Handles de novo assembly, genome binning, and functional annotation.
- Flye: Repeat-graph-based de novo assembler optimized for PacBio and Nanopore reads.
- Minimap2 & SAMtools: Pairwise alignment processing, read mapping, and coverage calculation.
- SemiBin2: Metagenomic binning leveraging semi-supervised deep learning.
- CheckM2: Machine-learning-driven prediction of genome bin quality and completeness.
- Bakta: Comprehensive and rapid annotation of bacterial genomes and plasmids.
Investigates structural variations over time.
- Rhea: Detects structural variants and horizontal gene transfer events in temporally evolving microbial samples.
- Bandage: Interactive visualization tool for assembly graphs, highly useful for reviewing Rhea outputs.
Screens for targets of clinical and functional interest.

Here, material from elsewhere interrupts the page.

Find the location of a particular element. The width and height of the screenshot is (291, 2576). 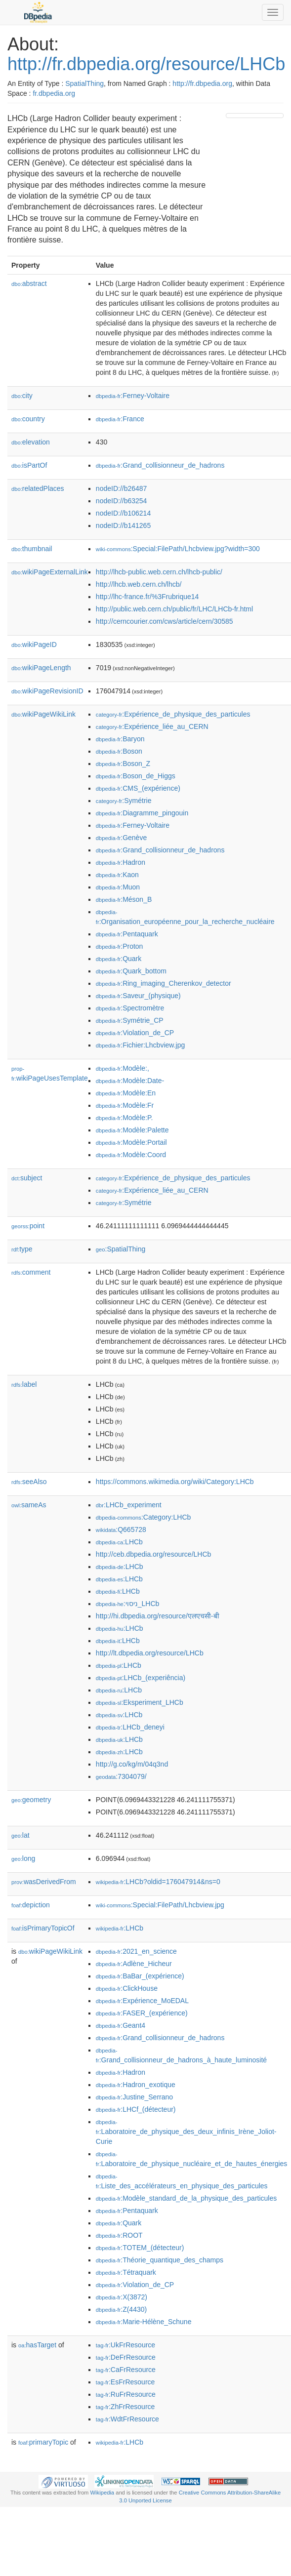 :WdtFrResource is located at coordinates (127, 2419).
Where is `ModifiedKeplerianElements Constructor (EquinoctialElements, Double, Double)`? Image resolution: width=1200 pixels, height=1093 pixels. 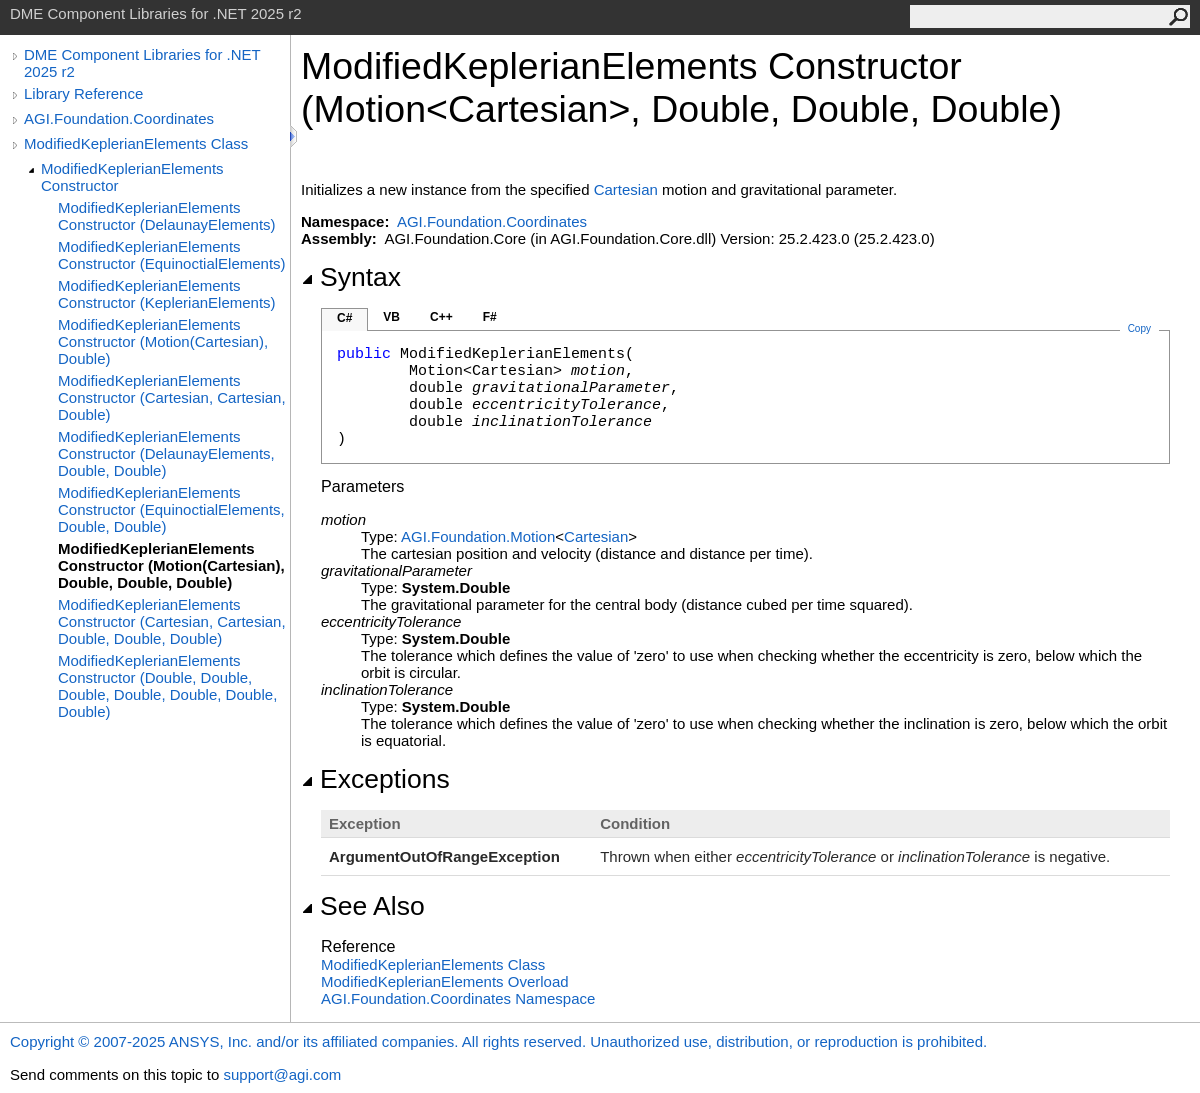 ModifiedKeplerianElements Constructor (EquinoctialElements, Double, Double) is located at coordinates (171, 509).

- SeqScreen: Functional screening of pathogenic sequences and antimicrobial resistance (AMR) genes.
Aggregates and visualizes complex datasets.
- Taxburst: Interactive, web-based visualization of taxonomic profiles.
- MultiQC: Aggregates logs and results across multiple tools into a single, user-friendly HTML report.
For deeper dives into pipeline architecture and tool notes, please see the docs/ directory:
If somatem facilitates your research, please cite the underlying tools that made your analysis possible. A comprehensive list of citation links is available in docs/somatem-docs/tool_links.csv.
Contributions from the community are welcome! Please review our development documentation for guidelines on how to submit pull requests.
This project is licensed under the GNU General Public License v3.0 (GPLv3). See the LICENSE file for full details.